ACTION ITEM
Skip the images and copy each record exactly as written.
=== AVAILABLE RECORDS ===
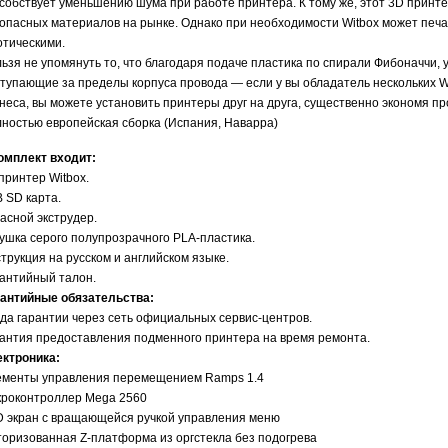
собствует уменьшению шума при работе принтера. К тому же, этот 3D принт
опасных материалов на рынке. Однако при необходимости Witbox может печат
отическими.
ьзя не упомянуть то, что благодаря подаче пластика по спирали Фибоначчи, 
тупающие за пределы корпуса провода — если у вы обладатель нескольких Wit
неса, вы можете установить принтеры друг на друга, существенно экономя про
ностью европейская сборка (Испания, Наварра)
омплект входит:
принтер Witbox.
 SD карта.
асной экструдер.
ушка серого полупрозрачного PLA-пластика.
трукция на русском и английском языке.
антийный талон.
антийные обязательства:
ода гарантии через сеть официальных сервис-центров.
антия предоставления подменного принтера на время ремонта.
ктроника:
менты управления перемещением Ramps 1.4
роконтроллер Mega 2560
 экран с вращающейся ручкой управления меню
оризованная Z-платформа из оргстекла без подогрева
===
SOLUTION TO THIS EXERCISE
собствует уменьшению шума при работе принтера. К тому же, этот 3D принт
опасных материалов на рынке. Однако при необходимости Witbox может печат
отическими.
ьзя не упомянуть то, что благодаря подаче пластика по спирали Фибоначчи, 
тупающие за пределы корпуса провода — если у вы обладатель нескольких Wit
неса, вы можете установить принтеры друг на друга, существенно экономя про
ностью европейская сборка (Испания, Наварра)
омплект входит:
принтер Witbox.
 SD карта.
асной экструдер.
ушка серого полупрозрачного PLA-пластика.
трукция на русском и английском языке.
антийный талон.
антийные обязательства:
ода гарантии через сеть официальных сервис-центров.
антия предоставления подменного принтера на время ремонта.
ктроника:
менты управления перемещением Ramps 1.4
роконтроллер Mega 2560
 экран с вращающейся ручкой управления меню
оризованная Z-платформа из оргстекла без подогрева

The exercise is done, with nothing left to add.